##### Records shown #####

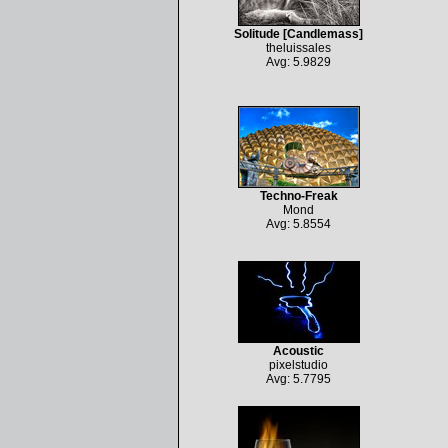
Solitude [Candlemass]
theluissales
Avg: 5.9829
Techno-Freak
Mond
Avg: 5.8554
Acoustic
pixelstudio
Avg: 5.7795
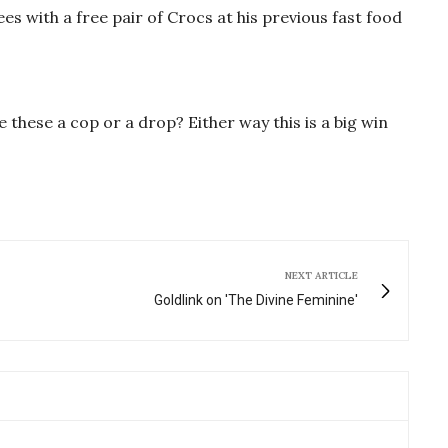
s with a free pair of Crocs at his previous fast food
 these a cop or a drop? Either way this is a big win
NEXT ARTICLE
Goldlink on 'The Divine Feminine'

#####

- [What to do]:
With the pictures set aside, copy each line above as written.

- [Response]:
Solitude [Candlemass]
theluissales
Avg: 5.9829
Techno-Freak
Mond
Avg: 5.8554
Acoustic
pixelstudio
Avg: 5.7795
s with a free pair of Crocs at his previous fast food
 these a cop or a drop? Either way this is a big win
NEXT ARTICLE
Goldlink on 'The Divine Feminine'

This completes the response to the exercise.